Developing countries are often advised (or instructed) to undertake reforms recommended by "experts" who are called "technocrats" and are often backed by the IMF. Opposition to the reforms they propose is usually dismissed as "populist." Countries that fail to undertake these reforms are dismissed as craven or lacking political will, and soon suffer the consequences: higher interest rates when borrowing abroad.
But look closely at some of these "technocratic" proposals: many are more often based on ideology than economic science. Technocrats can of course reliably make an electricity plant work better. The goal is simple: to produce electricity at as low a price as possible. This is mostly a matter of engineering, not politics. Economic policies are usually not technocratic in this sense. They involve tradeoffs: some may lead to higher inflation but lower unemployment; some help investors, others workers.

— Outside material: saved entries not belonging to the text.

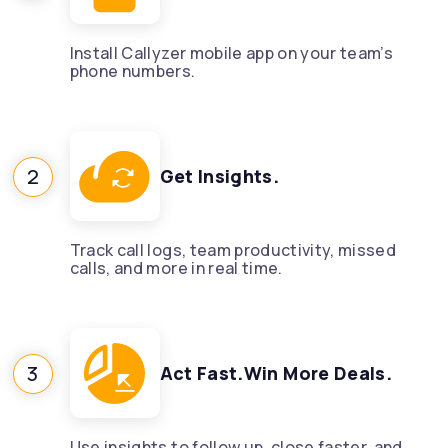
Install Callyzer mobile app on your team’s
phone numbers.
2
Get Insights.
Track call logs, team productivity, missed
calls, and more in real time.
3
Act Fast.Win More Deals.
Use insights to follow up, close faster, and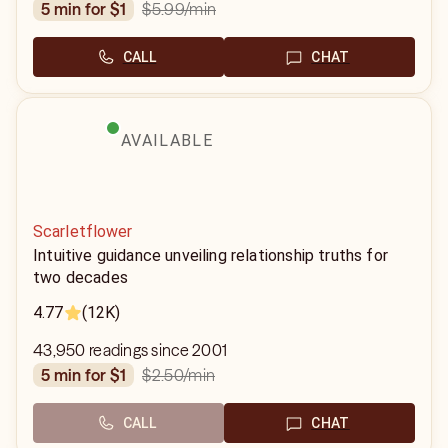
$5.99
/min
5 min for $1
CALL
CHAT
AVAILABLE
Scarletflower
Intuitive guidance unveiling relationship truths for
two decades
4.77
(12K)
43,950 readings since 2001
$2.50
/min
5 min for $1
CALL
CHAT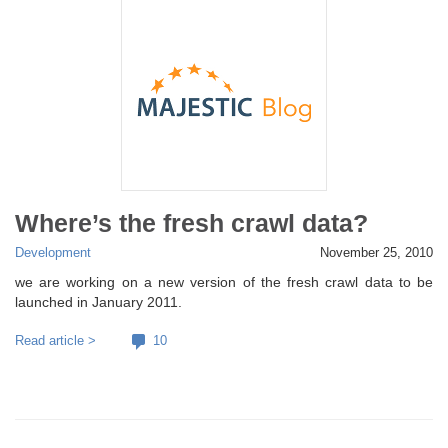
Where’s the fresh crawl data?
Development
November 25, 2010
we are working on a new version of the fresh crawl data to be
launched in January 2011.
Read article >
10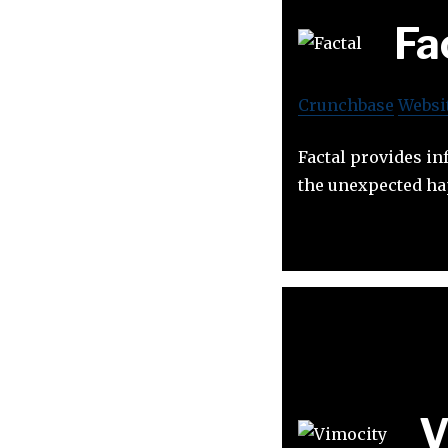
Fa
Crunchbase
Websi
Factal provides in
the unexpected h
V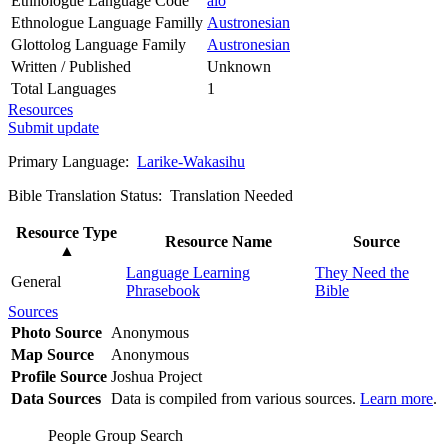
Ethnologue Language Code
alo
Ethnologue Language Familly
Austronesian
Glottolog Language Family
Austronesian
Written / Published
Unknown
Total Languages
1
Resources
Submit update
Primary Language:
Larike-Wakasihu
Bible Translation Status: Translation Needed
Resource Type
Resource Name
Source
▲
Language Learning
They Need the
General
Phrasebook
Bible
Sources
Photo Source
Anonymous
Map Source
Anonymous
Profile Source
Joshua Project
Data Sources
Data is compiled from various sources.
Learn more
.
People Group Search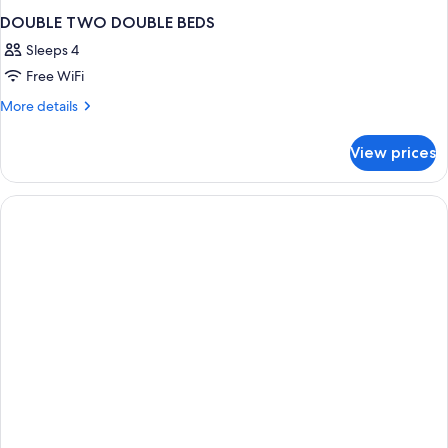
DOUBLE TWO DOUBLE BEDS
Sleeps 4
Free WiFi
More
More details
details
for
View prices
DOUBLE
TWO
DOUBLE
BEDS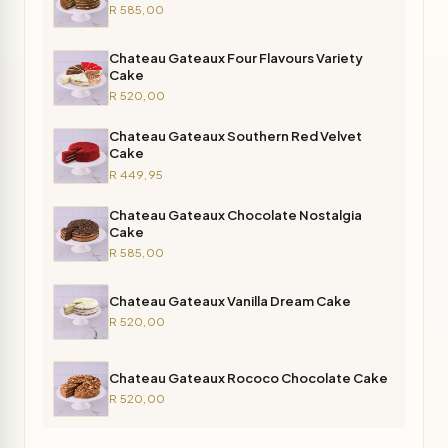
R 585,00
Chateau Gateaux Four Flavours Variety
Cake
R 520,00
Chateau Gateaux Southern Red Velvet
Cake
R 449,95
Chateau Gateaux Chocolate Nostalgia
Cake
R 585,00
Chateau Gateaux Vanilla Dream Cake
R 520,00
Chateau Gateaux Rococo Chocolate Cake
R 520,00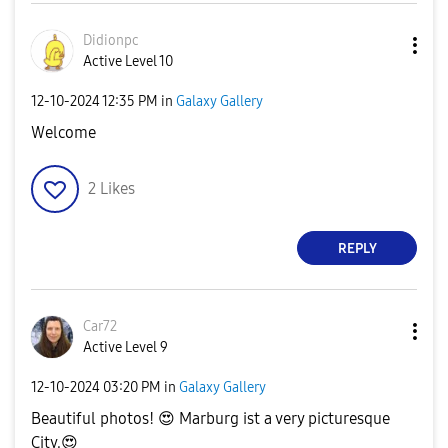
Didionpc
Active Level 10
‎12-10-2024
12:35 PM
in
Galaxy Gallery
Welcome
2
Likes
REPLY
Car72
Active Level 9
‎12-10-2024
03:20 PM
in
Galaxy Gallery
Beautiful photos!
😍
Marburg ist a very picturesque
City.
😍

Economists call policies where no one can be made better off without making someone else worse off Pareto efficient. If a single policy is better than all others for everyone , i.e., has no Pareto-efficient alternatives, it is said to be Pareto dominant . If choices among policies were purely Paretian, i.e., if no one was made worse off by choosing one policy, as against another, the choices involved would indeed be purely "technical."
But in reality, few policy choices are Paretian. Instead, some policies are better for some groups, but worse for others. Different policies benefit and hurt different groups.